Where the string "starpību" occurs in a line of the data below, that line should be copied.
+++ Data shown +++
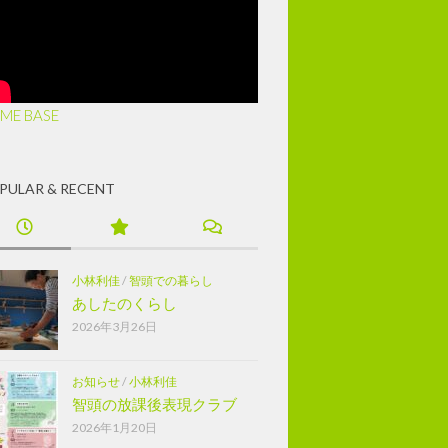
ME BASE
PULAR & RECENT
小林利佳
/
智頭での暮らし
あしたのくらし
2026年3月26日
お知らせ
/
小林利佳
智頭の放課後表現クラブ
2026年1月20日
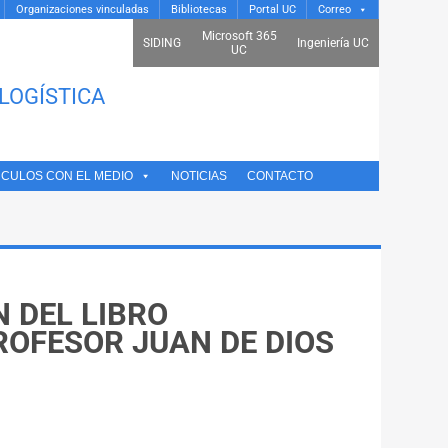
Organizaciones vinculadas
Bibliotecas
Portal UC
Correo
Microsoft 365
SIDING
Ingeniería UC
UC
LOGÍSTICA
NCULOS CON EL MEDIO
NOTICIAS
CONTACTO
N DEL LIBRO
ROFESOR JUAN DE DIOS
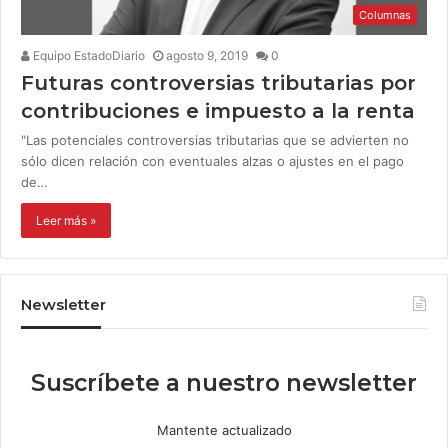
Columnas
Equipo EstadoDiario
agosto 9, 2019
0
Futuras controversias tributarias por
contribuciones e impuesto a la renta
"Las potenciales controversias tributarias que se advierten no
sólo dicen relación con eventuales alzas o ajustes en el pago
de…
Leer más »
Newsletter
Suscríbete a nuestro newsletter
Mantente actualizado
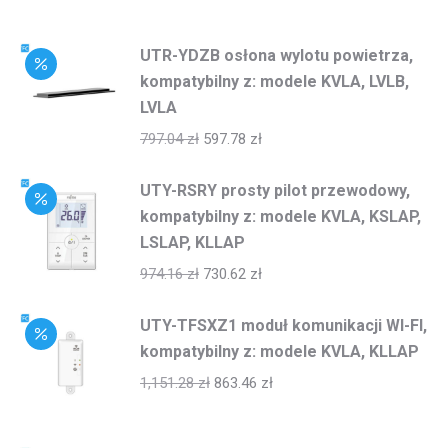
UTR-YDZB osłona wylotu powietrza,
kompatybilny z: modele KVLA, LVLB,
LVLA
797.04
zł
597.78
zł
UTY-RSRY prosty pilot przewodowy,
kompatybilny z: modele KVLA, KSLAP,
LSLAP, KLLAP
974.16
zł
730.62
zł
UTY-TFSXZ1 moduł komunikacji WI-FI,
kompatybilny z: modele KVLA, KLLAP
1,151.28
zł
863.46
zł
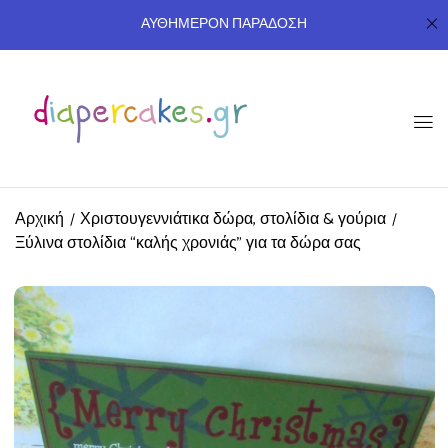
ΑΥΘΗΜΕΡΟΝ ΠΑΡΑΔΟΣΗ
Αρχική
Χριστουγεννιάτικα δώρα, στολίδια & γούρια
Ξύλινα στολίδια “καλής χρονιάς” για τα δώρα σας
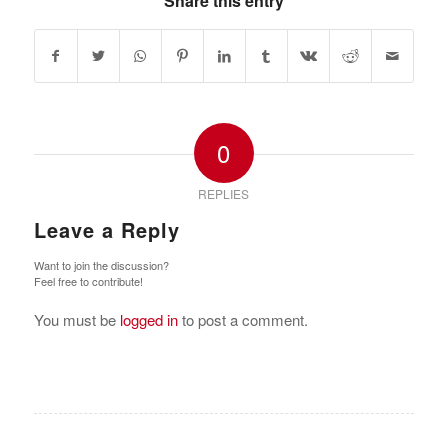
Share this entry
0
REPLIES
Leave a Reply
Want to join the discussion?
Feel free to contribute!
You must be
logged in
to post a comment.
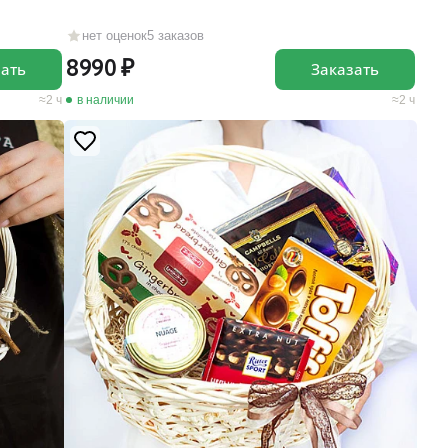
нет оценок
5 заказов
8990
зать
Заказать
2 ч
в наличии
2 ч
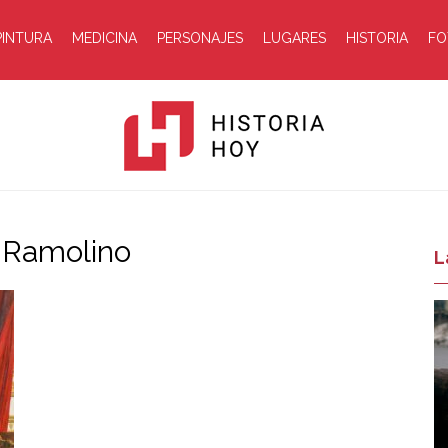
PINTURA
MEDICINA
PERSONAJES
LUGARES
HISTORIA
FO
a Ramolino
Historia
L
Hoy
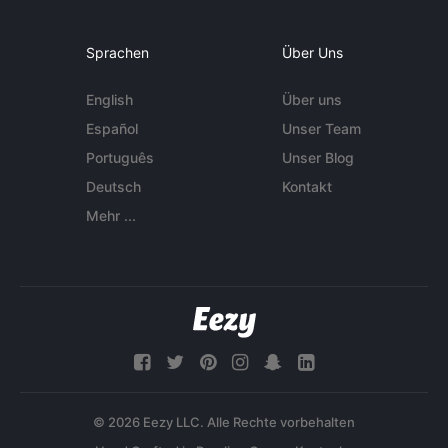
Sprachen
Über Uns
English
Über uns
Español
Unser Team
Português
Unser Blog
Deutsch
Kontakt
Mehr ...
© 2026 Eezy LLC. Alle Rechte vorbehalten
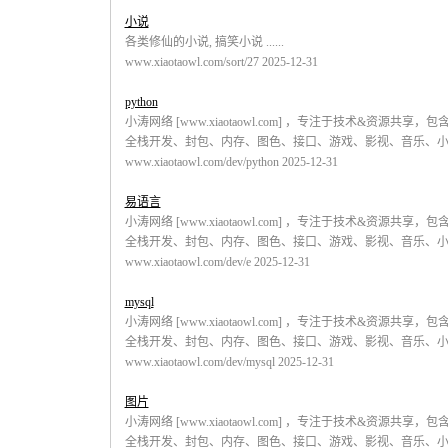
小说
各类修仙的小说, 搞笑小说 ......
www.xiaotaowl.com/sort/27 2025-12-31
python
小涛网络 [www.xiaotaowl.com] ，专注于技术&资源共
全栈开发、封包、内存、图色、接口、游戏、影视、音乐、小说。 .
www.xiaotaowl.com/dev/python 2025-12-31
易语言
小涛网络 [www.xiaotaowl.com] ，专注于技术&资源共
全栈开发、封包、内存、图色、接口、游戏、影视、音乐、小说。 .
www.xiaotaowl.com/dev/e 2025-12-31
mysql
小涛网络 [www.xiaotaowl.com] ，专注于技术&资源共
全栈开发、封包、内存、图色、接口、游戏、影视、音乐、小说。 .
www.xiaotaowl.com/dev/mysql 2025-12-31
图片
小涛网络 [www.xiaotaowl.com] ，专注于技术&资源共
全栈开发、封包、内存、图色、接口、游戏、影视、音乐、小说。 .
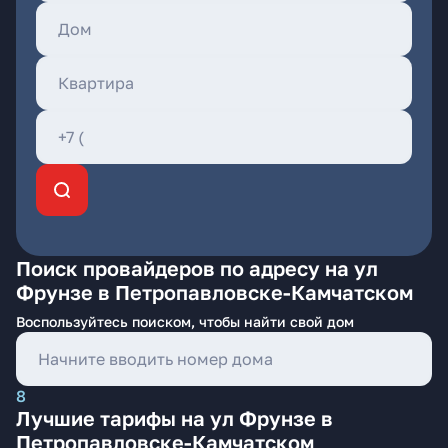
Поиск провайдеров по адресу на ул
Фрунзе в Петропавловске-Камчатском
Воспользуйтесь поиском, чтобы найти свой дом
8
Лучшие тарифы на ул Фрунзе в
Петропавловске-Камчатском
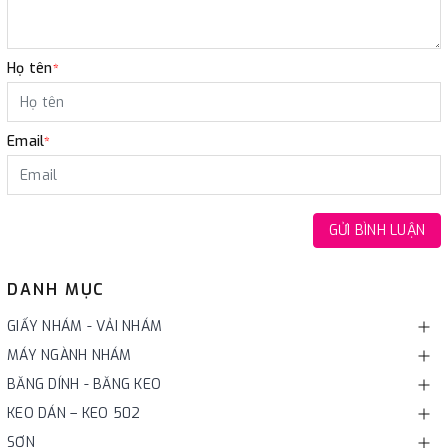
Họ tên
*
Email
*
GỬI BÌNH LUẬN
DANH MỤC
GIẤY NHÁM - VẢI NHÁM
MÁY NGÀNH NHÁM
BĂNG DÍNH - BĂNG KEO
KEO DÁN – KEO 502
SƠN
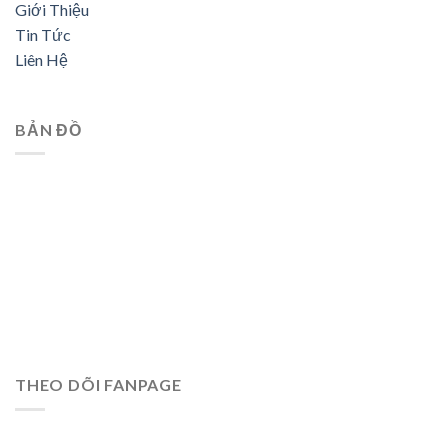
Giới Thiệu
Tin Tức
Liên Hệ
BẢN ĐỒ
THEO DÕI FANPAGE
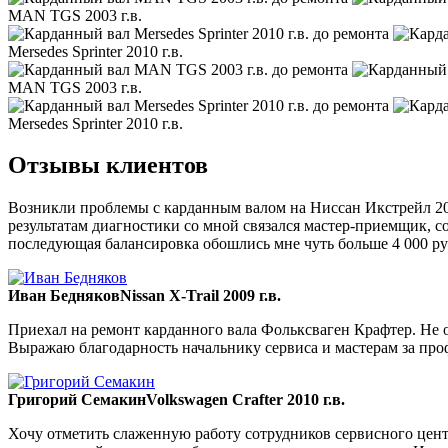
MAN TGS 2003 г.в.
Mersedes Sprinter 2010 г.в.
MAN TGS 2003 г.в.
Mersedes Sprinter 2010 г.в.
Отзывы клиентов
Возникли проблемы с карданным валом на Ниссан Икстрейл 200
результатам диагностики со мной связался мастер-приемщик, со
последующая балансировка обошлись мне чуть больше 4 000 ру
Иван Бедняков
Nissan X-Trail 2009 г.в.
Приехал на ремонт карданного вала Фольксваген Крафтер. Не ож
Выражаю благодарность начальнику сервиса и мастерам за пр
Григорий Семакин
Volkswagen Crafter 2010 г.в.
Хочу отметить слаженную работу сотрудников сервисного цент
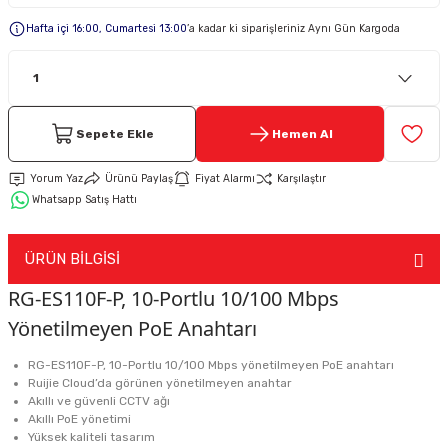
Hafta içi 16:00, Cumartesi 13:00
’a kadar ki siparişleriniz Aynı Gün Kargoda
Keypad-Tuş Takımı Ürünler
Hırsız Alarm Aksesuarlar
Sepete Ekle
Hemen Al
Yorum Yaz
Ürünü Paylaş
Fiyat Alarmı
Karşılaştır
Whatsapp Satış Hattı
ÜRÜN BİLGİSİ
RG-ES110F-P, 10-Portlu 10/100 Mbps
Yönetilmeyen PoE Anahtarı
RG-ES110F-P, 10-Portlu 10/100 Mbps yönetilmeyen PoE anahtarı
Ruijie Cloud’da görünen yönetilmeyen anahtar
Akıllı ve güvenli CCTV ağı
Akıllı PoE yönetimi
Yüksek kaliteli tasarım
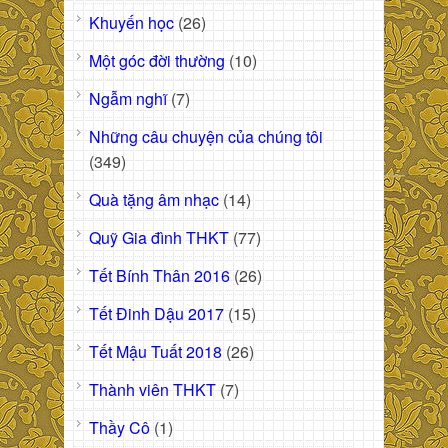
Khuyến học
(26)
Một góc đời thường
(10)
Ngẫm nghĩ
(7)
Những câu chuyện của chúng tôi
(349)
Quà tặng âm nhạc
(14)
Quỹ Gia đình THKT
(77)
Tết Bính Thân 2016
(26)
Tết Đinh Dậu 2017
(15)
Tết Mậu Tuất 2018
(26)
Thành viên THKT
(7)
Thầy Cô
(1)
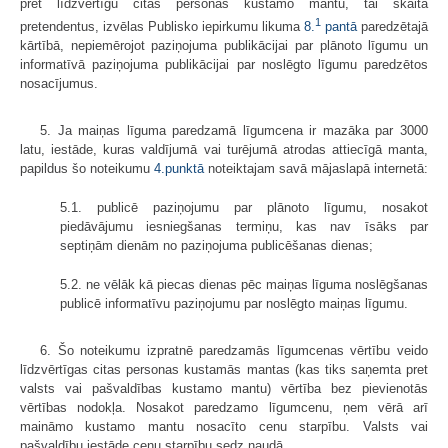
pret līdzvērtīgu citas personas kustamo mantu, tai skaitā
1
pretendentus, izvēlas Publisko iepirkumu likuma
8.
pantā
paredzētajā
kārtībā, nepiemērojot paziņojuma publikācijai par plānoto līgumu un
informatīvā paziņojuma publikācijai par noslēgto līgumu paredzētos
nosacījumus.
5. Ja maiņas līguma paredzamā līgumcena ir mazāka par 3000
latu, iestāde, kuras valdījumā vai turējumā atrodas attiecīgā manta,
papildus šo noteikumu
4.punktā
noteiktajam savā mājaslapā internetā:
5.1. publicē paziņojumu par plānoto līgumu, nosakot
piedāvājumu iesniegšanas termiņu, kas nav īsāks par
septiņām dienām no paziņojuma publicēšanas dienas;
5.2. ne vēlāk kā piecas dienas pēc maiņas līguma noslēgšanas
publicē informatīvu paziņojumu par noslēgto maiņas līgumu.
6. Šo noteikumu izpratnē paredzamās līgumcenas vērtību veido
līdzvērtīgas citas personas kustamās mantas (kas tiks saņemta pret
valsts vai pašvaldības kustamo mantu) vērtība bez pievienotās
vērtības nodokļa. Nosakot paredzamo līgumcenu, ņem vērā arī
maināmo kustamo mantu nosacīto cenu starpību. Valsts vai
pašvaldību iestāde cenu starpību sedz naudā.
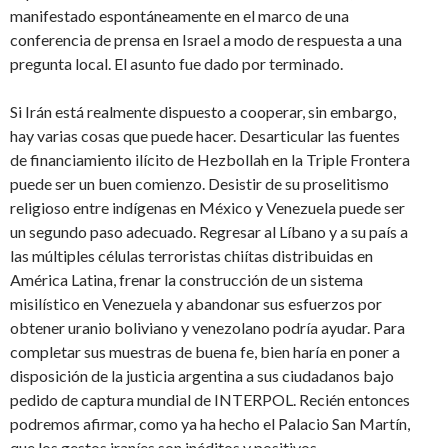
manifestado espontáneamente en el marco de una
conferencia de prensa en Israel a modo de respuesta a una
pregunta local. El asunto fue dado por terminado.
Si Irán está realmente dispuesto a cooperar, sin embargo,
hay varias cosas que puede hacer. Desarticular las fuentes
de financiamiento ilícito de Hezbollah en la Triple Frontera
puede ser un buen comienzo. Desistir de su proselitismo
religioso entre indígenas en México y Venezuela puede ser
un segundo paso adecuado. Regresar al Líbano y a su país a
las múltiples células terroristas chiítas distribuidas en
América Latina, frenar la construcción de un sistema
misilístico en Venezuela y abandonar sus esfuerzos por
obtener uranio boliviano y venezolano podría ayudar. Para
completar sus muestras de buena fe, bien haría en poner a
disposición de la justicia argentina a sus ciudadanos bajo
pedido de captura mundial de INTERPOL. Recién entonces
podremos afirmar, como ya ha hecho el Palacio San Martín,
que los gestos iraníes son inéditos y positivos.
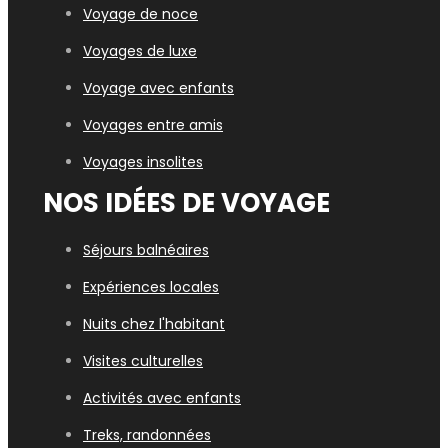
Voyage de noce
Voyages de luxe
Voyage avec enfants
Voyages entre amis
Voyages insolites
NOS IDÉES DE VOYAGE
Séjours balnéaires
Expériences locales
Nuits chez l'habitant
Visites culturelles
Activités avec enfants
Treks, randonnées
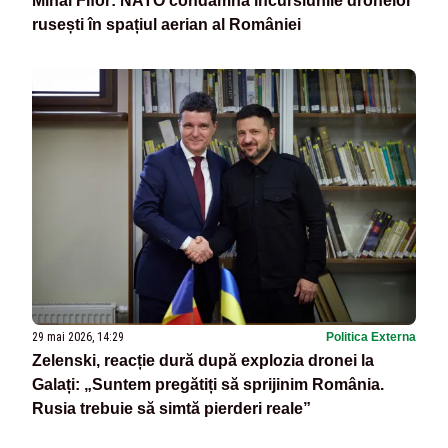
Mihai Fifor: NATO condamnă incursiunile dronelor
rusești în spațiul aerian al României
29 mai 2026, 14:29
Politica Externa
Zelenski, reacție dură după explozia dronei la
Galați: „Suntem pregătiți să sprijinim România.
Rusia trebuie să simtă pierderi reale”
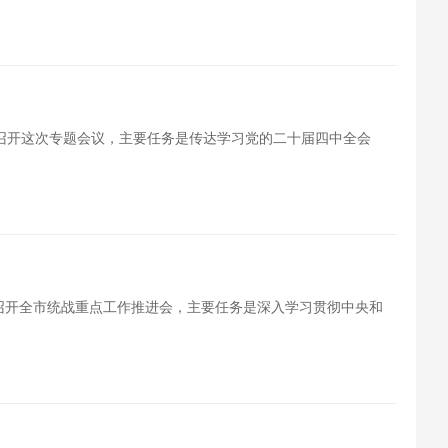
，召开这次专题会议，主要任务是传达学习党的二十届四中全会
里召开全市统战重点工作推进会，主要任务是深入学习贯彻中央和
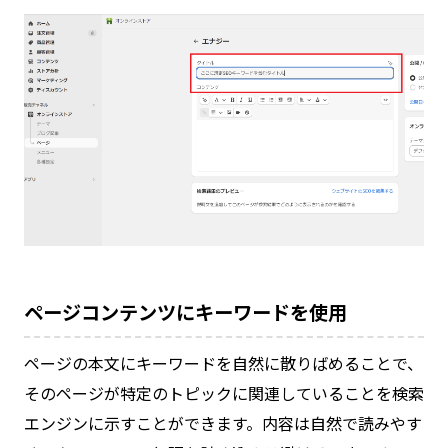
ページコンテンツにキーワードを使用
ページの本文にキーワードを自然に散りばめることで、
そのページが特定のトピックに関連していることを検索
エンジンに示すことができます。内容は自然で読みやす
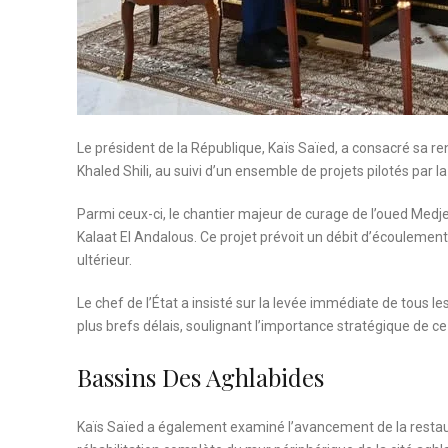
Le président de la République, Kaïs Saïed, a consacré sa r
Khaled Shili, au suivi d’un ensemble de projets pilotés par la
Parmi ceux-ci, le chantier majeur de curage de l’oued Medj
Kalaat El Andalous. Ce projet prévoit un débit d’écoulemen
ultérieur.
Le chef de l’État a insisté sur la levée immédiate de tous l
plus brefs délais, soulignant l’importance stratégique de ce
Bassins Des Aghlabides
Kaïs Saïed a également examiné l’avancement de la restau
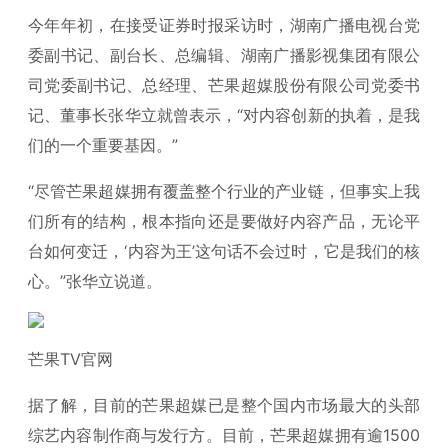
今年年初，在接受证券时报采访时，湖南广播电视台党
委副书记、副台长、总编辑、湖南广播影视集团有限公
司党委副书记、总经理、芒果超媒股份有限公司党委书
记、董事长张华立就曾表示，“对内容创新的执着，是我
们的一个重要基因。”
“尽管芒果超媒拥有覆盖整个行业的产业链，但事实上我
们所有的结构，根本指向还是要做好内容产品，无论平
台如何变迁，‘内容为王’这句话不会过时，它是我们的核
心。”张华立说道。
芒果TV官网
据了解，目前的芒果超媒已是整个国内市场最大的头部
综艺内容制作商与发行方。目前，芒果超媒拥有逾1500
+++
Task answer
maināmo kustamo mantu nosacīto cenu starpību. Valsts vai
pašvaldību iestāde cenu starpību sedz naudā.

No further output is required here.